Изменилось бы что-то, останься в живых Оливия? Если бы у нас не было Фрэнсиса?
Бессмысленные вопросы. Я на них мастер.
Я презираю в себе эту слабость — эту бесконечную одностороннюю беседу вместо поступка и подчас (обычно ночью) хочу стать похожей на Энн Притти. Может, фамилия ей досталась не вполне соответствующая[7], но иногда мне кажется, что Энн просто идеал пионера этих дебрей: вся нацеленная на выживание, жесткая, беспринципная и полностью лишенная воображения. Уж она-то не станет лежать без сна всю ночь напролет, гадая, что думает о ней муж или кто- то еще. И никогда не потеряет в чаще своего ребенка.

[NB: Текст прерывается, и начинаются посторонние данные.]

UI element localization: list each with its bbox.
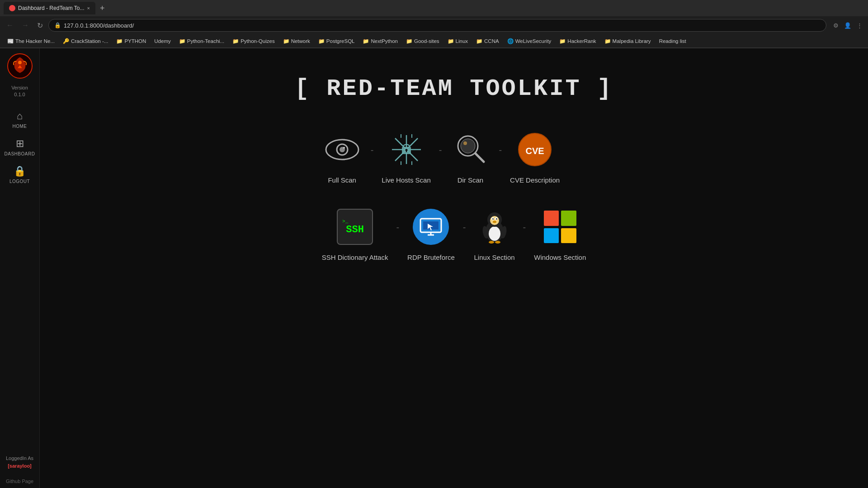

Я встаю с кровати, чтобы чем-то заняться, и принимаюсь собирать мешок в дорогу, думать о которой не перестаю. По правде говоря, у меня духу на это не хватает; я недостаточно храбрая, и перспектива остаться одной в чаще приводит меня в ужас. Кто знает, возможно, Муди и его спутник завтра вернутся, а с ними Фрэнсис. Мне сейчас все равно, арестуют ли они его, главное, чтобы нашли, чтобы все с ним было в порядке. Потом его могут запереть на складе в Колфилде, где он будет дрожать во мраке, но и в безопасности. Повторяя это себе, я собираю самую теплую одежду и непортящиеся продукты. Словно бы затеваю зимний пикник; если думаешь так, становится повеселее.
Едва слышный стук в дверь не удивляет меня, как следовало бы ожидать; я думаю о Фрэнсисе, и это словно бы долгожданный ответ на мои чаяния. С радостным вздохом я тяну на себя дверь, из горла рвутся слова, мешаясь со слезами, и предо мной разверзается тьма. Я озираюсь, шепотом окликая его, — удивительно, что я шепчу, словно бы охваченная своего рода предчувствием.
Он стоит в темноте — полагаю, чтобы сразу не испугать меня до смерти, так что я не сразу нахожу его и лишь постепенно понимаю, кто это.
Узник умиротворяюще поднимает руки:
— Пожалуйста, не кричите.
Я таращусь на него. Кричать я и не собиралась. Вообще не имею такой привычки, как бы ни складывались обстоятельства, чем и горжусь.
— Извините, если напугал вас. Нокс меня освободил. Я собираюсь пойти за вашим сыном — думаю, он видел убийцу. Но мне нужна провизия, и ружье у меня забрали. И еще, насколько понимаю, у вас мои собаки.
Я пялюсь на него, не веря своим глазам, и едва понимаю смысл его слов.
— Миссис Росс, мне нужна ваша помощь, а вам нужна моя.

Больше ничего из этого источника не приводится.